The Scheme for March – April can be found here
Deut 29-31; 2 Thes 3; Psalm 120-122
Tradition is to some a dirty word.
Literally it means nothing more than that which is handed on, but for some it has come to mean ‘dead religion’, or ‘praying by rote’. It has in some circles come to exemplify lifeless religion – except properly understood this cannot be so, for what do we have that we did not receive?
Paul here interestingly speaks of tradition in a way with which we might be unfamiliar. We might think of tradition in terms for example of liturgy, or hymnody. Perhaps if we are a little more biblically alert, we might think of it in terms of doctrine. But Paul here has in mind something more profound than this. He speaks of tradition in the light of his way of living. This for most of us is an alien way of considering tradition, and certainly viewed in this light makes it far from ‘a lifeless thing’.

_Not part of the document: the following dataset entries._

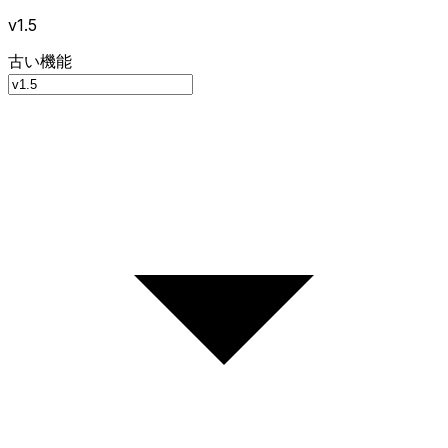
v1.5
古い機能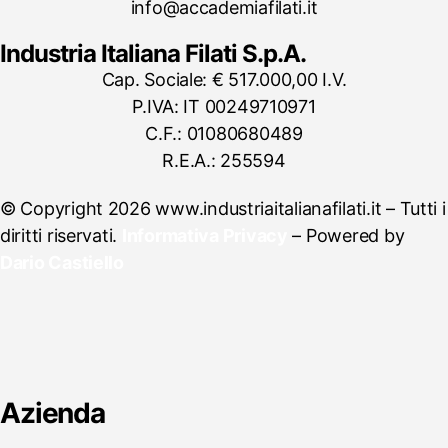
info@accademiafilati.it
Industria Italiana Filati S.p.A.
Cap. Sociale: € 517.000,00 I.V.
P.IVA: IT 00249710971
C.F.: 01080680489
R.E.A.: 255594
© Copyright 2026 www.industriaitalianafilati.it – Tutti i
diritti riservati.
Informativa Privacy
– Powered by
Dario Castiello
Azienda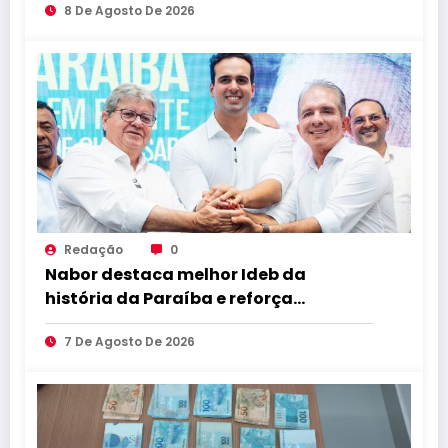
8 De Agosto De 2026
Tabu
Redação
0
Nabor destaca melhor Ideb da
história da Paraíba e reforça
compromisso com educação de
7 De Agosto De 2026
qualidade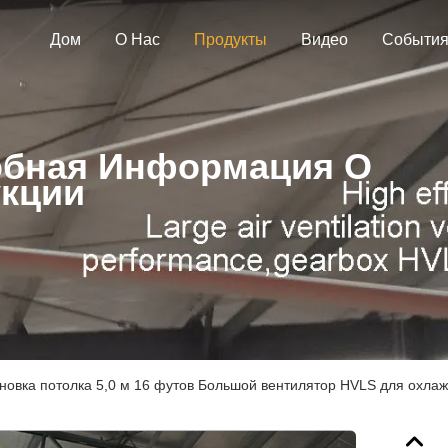
Дом
О Нас
Продукты
Видео
Событи
бная Информация О
кции
новка потолка 5,0 м 16 футов Большой вентилятор HVLS для охла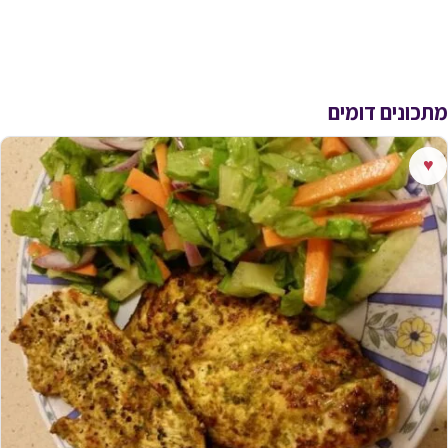
מתכונים דומים
♥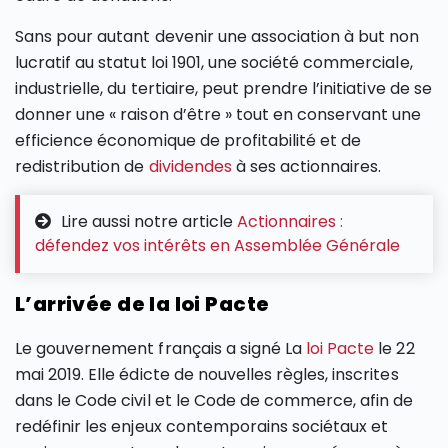
Sans pour autant devenir une association à but non
lucratif au statut loi 1901, une société commerciale,
industrielle, du tertiaire, peut prendre l’initiative de se
donner une « raison d’être » tout en conservant une
efficience économique de profitabilité et de
redistribution de
dividendes
à ses actionnaires.
Lire aussi notre article
Actionnaires :
défendez vos intérêts en Assemblée Générale
L’arrivée de la loi Pacte
Le gouvernement français a signé La
loi Pacte
le 22
mai 2019. Elle édicte de nouvelles règles, inscrites
dans le Code civil et le Code de commerce, afin de
redéfinir les enjeux contemporains sociétaux et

Essentially that which is passed down is a life, the Life of the Risen One. This life is communicated through the laying on of hands, through baptism, through the liturgy of the church, all means which the Spirit uses to impart the Life of Christ.
It is perhaps no surprise that when Paul again commends ‘tradition’ [remember that the letters to the Thessalonians are the earliest of Paul’s letters we have], in 1 Corinthians 11, it is the handing on of the Tradition concerning the Lord’s Supper, the Tradition of the ‘life imparting heavenly manna’.